Photographer: Brent Lewin/Bloomberg

Bombardier Gets Public Rebuke From Top Investor for Rail Delays

  • Caisse CEO says Toronto streetcar shortcomings ‘can’t happen’
  • Trainmaker also missed out on bidding for New York subway deal

Bombardier Inc. got a scolding from a major shareholder that recently spurned its trains for those of a competitor.

The delays plaguing Bombardier’s efforts to supply a Toronto streetcar system are unacceptable, said Michael Sabia, chief executive officer of Caisse de Depot et Placement du Quebec.

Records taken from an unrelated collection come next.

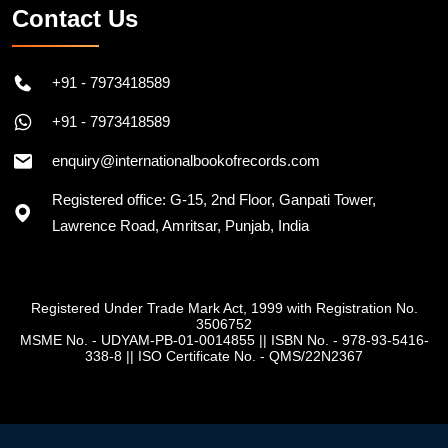
Contact Us
+91 - 7973418589
+91 - 7973418589
enquiry@internationalbookofrecords.com
Registered office: G-15, 2nd Floor, Ganpati Tower,
Lawrence Road, Amritsar, Punjab, India
Registered Under Trade Mark Act, 1999 with Registration No.
3506752
MSME No. - UDYAM-PB-01-0014855
||
ISBN No. - 978-93-5416-
338-8
||
ISO Certificate No. - QMS/22N2367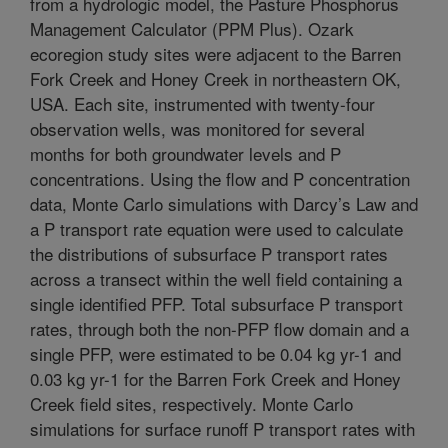
from a hydrologic model, the Pasture Phosphorus
Management Calculator (PPM Plus). Ozark
ecoregion study sites were adjacent to the Barren
Fork Creek and Honey Creek in northeastern OK,
USA. Each site, instrumented with twenty-four
observation wells, was monitored for several
months for both groundwater levels and P
concentrations. Using the flow and P concentration
data, Monte Carlo simulations with Darcy’s Law and
a P transport rate equation were used to calculate
the distributions of subsurface P transport rates
across a transect within the well field containing a
single identified PFP. Total subsurface P transport
rates, through both the non-PFP flow domain and a
single PFP, were estimated to be 0.04 kg yr-1 and
0.03 kg yr-1 for the Barren Fork Creek and Honey
Creek field sites, respectively. Monte Carlo
simulations for surface runoff P transport rates with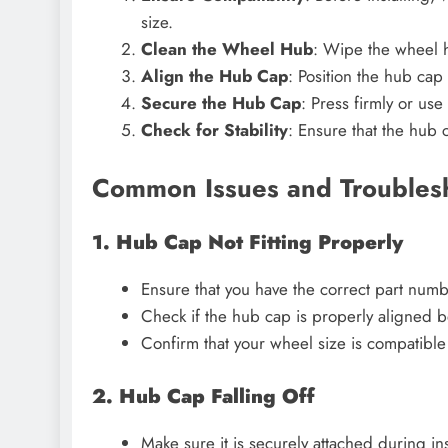
size.
Clean the Wheel Hub
: Wipe the wheel h
Align the Hub Cap
: Position the hub cap
Secure the Hub Cap
: Press firmly or use
Check for Stability
: Ensure that the hub 
Common Issues and Troubles
1. Hub Cap Not Fitting Properly
Ensure that you have the correct part numb
Check if the hub cap is properly aligned be
Confirm that your wheel size is compatible
2. Hub Cap Falling Off
Make sure it is securely attached during inst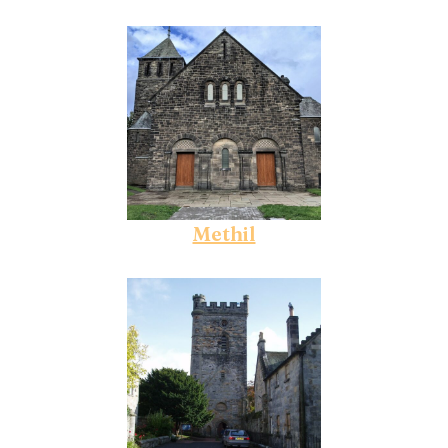
Methil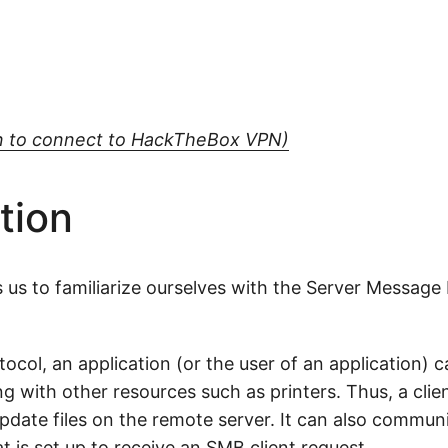
arn to connect to HackTheBox VPN)
tion
 us to familiarize ourselves with the Server Message
col, an application (or the user of an application) ca
g with other resources such as printers. Thus, a clie
update files on the remote server. It can also commun
 is set up to receive an SMB client request.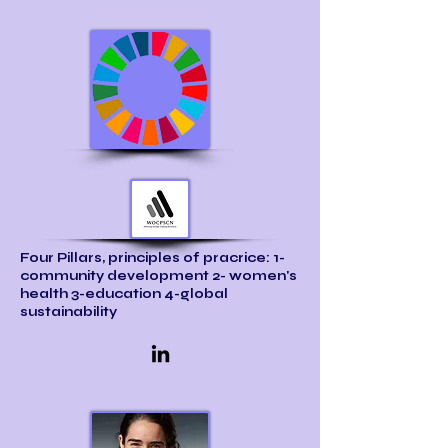
Four Pillars, principles of pracrice: 1-
community development 2- women's
health 3-education 4-global
sustainability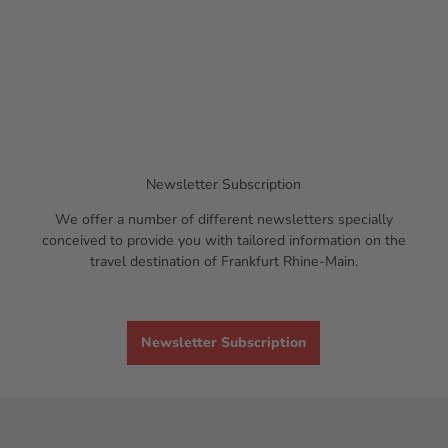
r
n
t
d
'
l
u
n
g
J
e
n
Newsletter Subscription
s
We offer a number of different newsletters specially
B
conceived to provide you with tailored information on the
e
travel destination of Frankfurt Rhine-Main.
c
k
e
r
Newsletter Subscription
'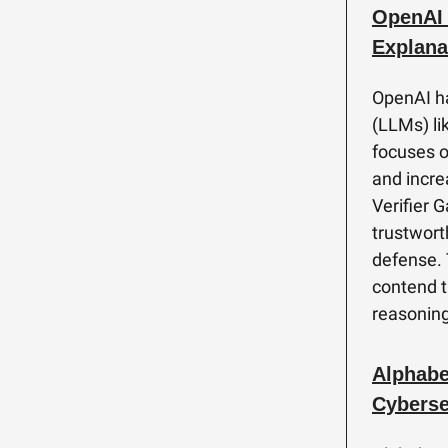
OpenAI 
Explana
OpenAI ha
(LLMs) lik
focuses o
and increa
Verifier 
trustworth
defense. 
contend t
reasoning
Alphabe
Cyberse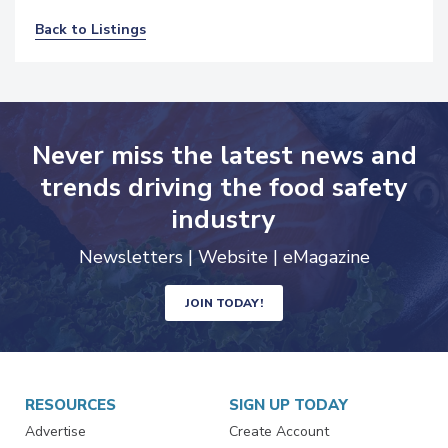
Back to Listings
Never miss the latest news and
trends driving the food safety
industry
Newsletters | Website | eMagazine
JOIN TODAY!
RESOURCES
SIGN UP TODAY
Advertise
Create Account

The pension-fund manager, which owns a stake in Bombardier’s rail division, chose Alstom SA this month to supply a C$6.3 billion ($5 billion) light-rail system that the Caisse is developing in Montreal.

“What matters here, the core of the challenge, is improving execution,” Sabia told reporters Wednesday. “You’ve seen what the absence of precision execution can mean, and here I’m thinking about issues that have been encountered in Toronto. That can’t happen.”

The public rebuke spotlighted the stumbles of Bombardier’s largest division, which was blocked last year from bidding for a $3.2 billion New York subway-car contract because of past delays. Chief Executive Officer Alain Bellemare is trying to pull off a turnaround at the maker of trains and planes, after two aircraft-development programs left the company with $9.2 billion in debt.

Bombardier rose less than 1 percent to C$3.93 at 2:31 p.m. in Toronto. The shares advanced 29 percent this year through Tuesday, the second-biggest gain on Canada’s benchmark TSX Composite Index, as Bellemare made progress in boosting cash flow.

The Montreal-based Caisse, with C$298.5 billion under management, is Bombardier’s biggest outside investor, with a stake of about 2.5 percent in the Class B shares, according to data compiled by Bloomberg. Canada’s No. 2 pension-fund manager also owns 28.5 percent of Bombardier Transportation, as the rail unit is called, having invested $1.5 billion in the operation.

Bombardier, also based in Montreal, “is making a lot of progress on addressing those issues, and we’re obviously very pleased about that as an investor in the business,” Sabia said.